ACTIVITY:
Nothing should appear in the answer except the lines below from the line containing "ianuarie 23, 2020" through the line containing "Lösung zum flexiblen Abpumpen. Sie passt", copied exactly, with pictures left out.

GIVEN INFORMATION:

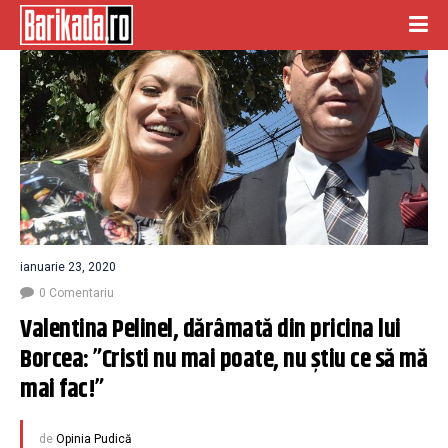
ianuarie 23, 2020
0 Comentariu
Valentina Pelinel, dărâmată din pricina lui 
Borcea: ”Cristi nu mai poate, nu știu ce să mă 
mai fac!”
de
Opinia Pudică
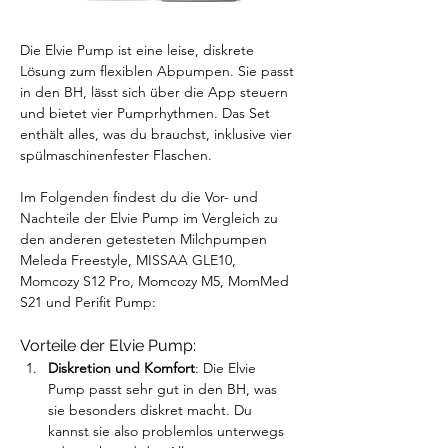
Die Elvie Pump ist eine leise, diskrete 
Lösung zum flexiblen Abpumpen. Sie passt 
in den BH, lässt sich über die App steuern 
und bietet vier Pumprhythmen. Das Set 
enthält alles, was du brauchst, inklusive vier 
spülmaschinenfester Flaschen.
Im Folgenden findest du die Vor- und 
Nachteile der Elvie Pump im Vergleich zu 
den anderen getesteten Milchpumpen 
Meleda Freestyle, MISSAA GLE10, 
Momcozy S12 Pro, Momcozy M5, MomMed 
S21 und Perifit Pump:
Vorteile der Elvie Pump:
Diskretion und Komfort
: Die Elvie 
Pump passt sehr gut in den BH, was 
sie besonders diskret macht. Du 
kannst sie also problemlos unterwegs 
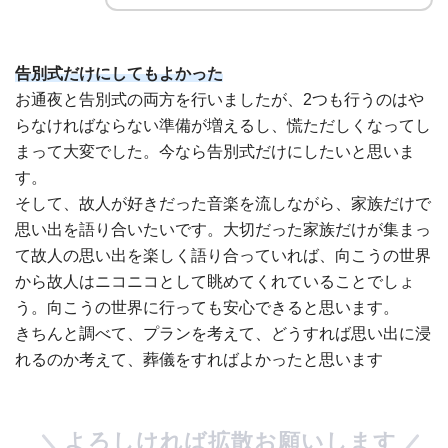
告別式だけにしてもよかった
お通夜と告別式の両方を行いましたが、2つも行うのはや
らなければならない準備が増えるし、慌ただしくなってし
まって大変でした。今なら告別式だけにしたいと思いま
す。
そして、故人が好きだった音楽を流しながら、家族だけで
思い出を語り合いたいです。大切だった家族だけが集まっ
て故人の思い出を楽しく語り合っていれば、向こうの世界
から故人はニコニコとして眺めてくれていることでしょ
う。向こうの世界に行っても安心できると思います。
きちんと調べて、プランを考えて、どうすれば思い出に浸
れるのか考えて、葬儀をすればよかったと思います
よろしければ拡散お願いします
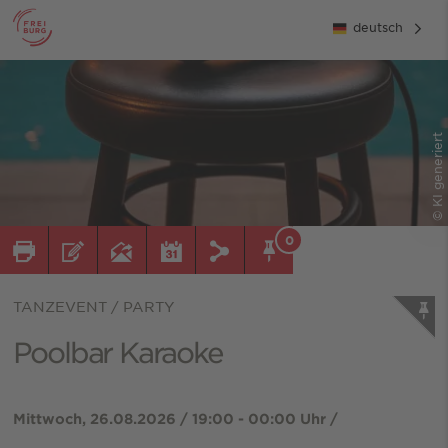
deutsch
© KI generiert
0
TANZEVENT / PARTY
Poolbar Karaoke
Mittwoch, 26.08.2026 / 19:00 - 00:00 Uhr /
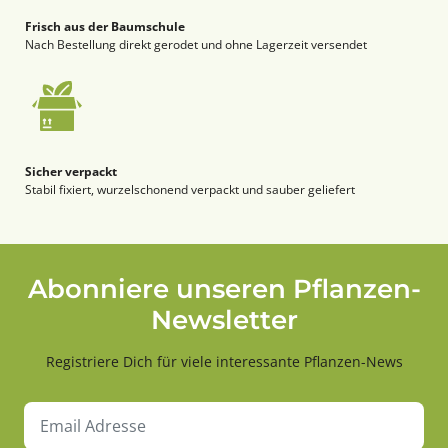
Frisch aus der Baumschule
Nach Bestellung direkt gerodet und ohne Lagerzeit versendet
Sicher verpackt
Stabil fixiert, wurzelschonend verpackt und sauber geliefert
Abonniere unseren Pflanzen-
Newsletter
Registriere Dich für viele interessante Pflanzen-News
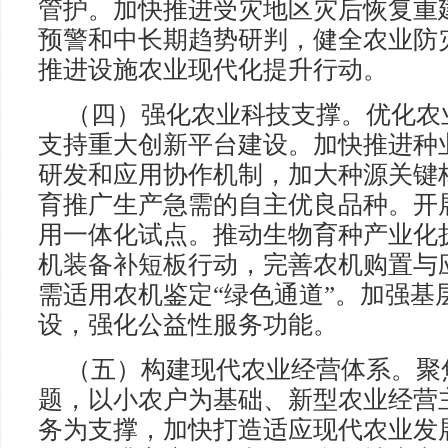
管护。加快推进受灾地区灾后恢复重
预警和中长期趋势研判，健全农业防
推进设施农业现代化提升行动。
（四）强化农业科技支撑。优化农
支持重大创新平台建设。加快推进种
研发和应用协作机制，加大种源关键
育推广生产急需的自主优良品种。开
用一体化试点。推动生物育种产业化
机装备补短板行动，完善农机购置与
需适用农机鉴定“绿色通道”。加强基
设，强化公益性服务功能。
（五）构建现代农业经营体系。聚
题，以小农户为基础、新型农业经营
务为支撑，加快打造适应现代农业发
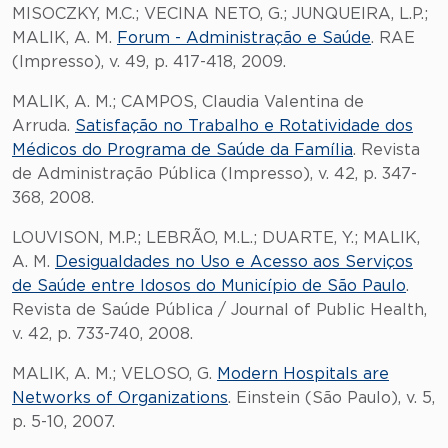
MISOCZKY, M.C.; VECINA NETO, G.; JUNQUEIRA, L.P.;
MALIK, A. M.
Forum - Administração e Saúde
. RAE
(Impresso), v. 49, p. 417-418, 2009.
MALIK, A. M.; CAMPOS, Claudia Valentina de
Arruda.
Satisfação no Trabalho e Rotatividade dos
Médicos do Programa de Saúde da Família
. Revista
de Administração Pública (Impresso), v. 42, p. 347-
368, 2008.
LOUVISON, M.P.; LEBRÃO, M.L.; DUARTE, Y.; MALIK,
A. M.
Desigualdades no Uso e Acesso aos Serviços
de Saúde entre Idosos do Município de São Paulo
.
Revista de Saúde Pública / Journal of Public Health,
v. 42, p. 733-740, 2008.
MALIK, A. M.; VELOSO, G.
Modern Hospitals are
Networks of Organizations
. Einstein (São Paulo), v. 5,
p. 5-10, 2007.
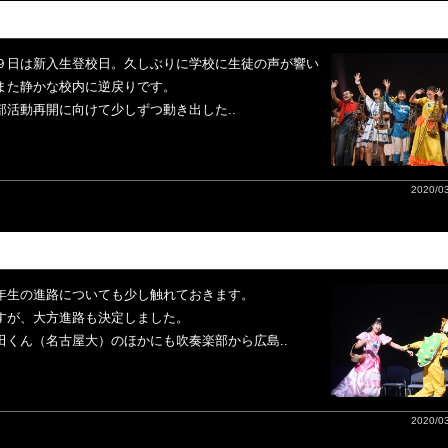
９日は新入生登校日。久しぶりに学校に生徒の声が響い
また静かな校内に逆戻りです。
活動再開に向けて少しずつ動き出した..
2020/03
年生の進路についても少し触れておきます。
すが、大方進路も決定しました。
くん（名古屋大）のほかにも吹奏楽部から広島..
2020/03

--

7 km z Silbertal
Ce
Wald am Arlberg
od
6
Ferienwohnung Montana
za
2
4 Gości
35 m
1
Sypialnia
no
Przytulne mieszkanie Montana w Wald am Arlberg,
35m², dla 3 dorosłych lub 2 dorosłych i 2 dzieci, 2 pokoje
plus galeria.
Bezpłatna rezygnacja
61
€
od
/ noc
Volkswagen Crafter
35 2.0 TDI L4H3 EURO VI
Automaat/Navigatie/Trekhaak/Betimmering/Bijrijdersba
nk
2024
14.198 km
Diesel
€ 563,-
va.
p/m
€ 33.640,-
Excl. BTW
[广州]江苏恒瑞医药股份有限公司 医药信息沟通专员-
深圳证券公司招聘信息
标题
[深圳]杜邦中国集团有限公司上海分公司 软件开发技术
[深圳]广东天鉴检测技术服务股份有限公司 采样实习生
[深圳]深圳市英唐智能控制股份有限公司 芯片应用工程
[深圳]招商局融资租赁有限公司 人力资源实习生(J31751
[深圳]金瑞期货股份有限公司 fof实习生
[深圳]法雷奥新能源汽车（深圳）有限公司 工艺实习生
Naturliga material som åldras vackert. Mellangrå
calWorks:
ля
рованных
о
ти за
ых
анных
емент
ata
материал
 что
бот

* * *

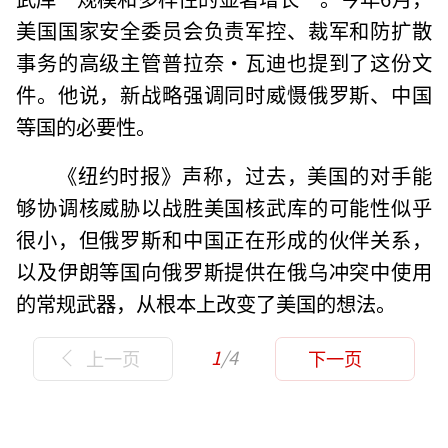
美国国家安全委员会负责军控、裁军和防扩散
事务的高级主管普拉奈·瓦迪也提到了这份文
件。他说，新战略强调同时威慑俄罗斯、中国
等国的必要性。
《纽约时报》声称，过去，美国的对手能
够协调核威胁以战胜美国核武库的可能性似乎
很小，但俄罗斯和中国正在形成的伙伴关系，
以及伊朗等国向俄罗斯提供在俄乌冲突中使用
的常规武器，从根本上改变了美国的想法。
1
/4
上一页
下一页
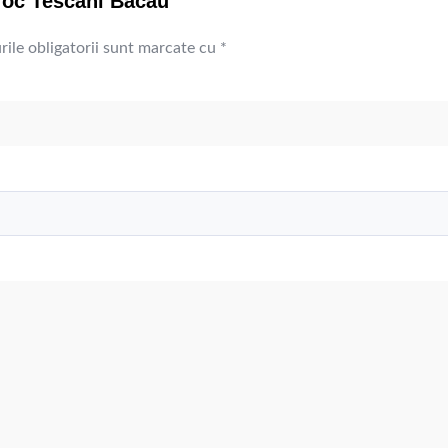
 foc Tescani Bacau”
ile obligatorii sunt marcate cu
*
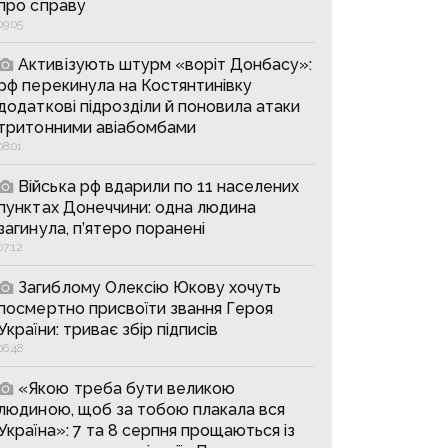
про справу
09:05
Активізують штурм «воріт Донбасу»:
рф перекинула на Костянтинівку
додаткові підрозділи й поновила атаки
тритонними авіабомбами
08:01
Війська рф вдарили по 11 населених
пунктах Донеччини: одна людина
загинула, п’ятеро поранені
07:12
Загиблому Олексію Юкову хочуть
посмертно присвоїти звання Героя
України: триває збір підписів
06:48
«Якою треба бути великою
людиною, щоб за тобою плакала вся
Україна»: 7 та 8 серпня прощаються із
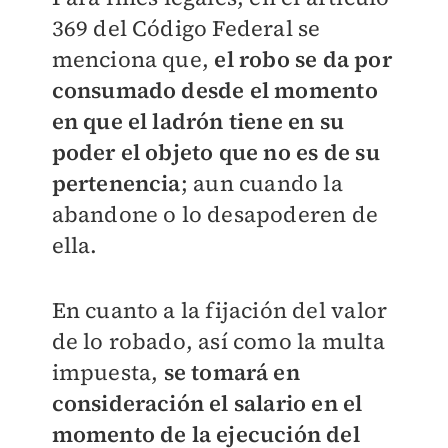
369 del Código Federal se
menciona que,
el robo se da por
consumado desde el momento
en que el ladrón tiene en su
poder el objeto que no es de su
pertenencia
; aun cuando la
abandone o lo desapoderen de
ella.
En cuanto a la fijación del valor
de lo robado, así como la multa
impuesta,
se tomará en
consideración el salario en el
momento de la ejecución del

TASK RESULT:
ianuarie 23, 2020
0 Comentariu
Valentina Pelinel, dărâmată din pricina lui 
Borcea: ”Cristi nu mai poate, nu știu ce să mă 
mai fac!”
de
Opinia Pudică
Die Elvie Pump ist eine leise, diskrete 
Lösung zum flexiblen Abpumpen. Sie passt 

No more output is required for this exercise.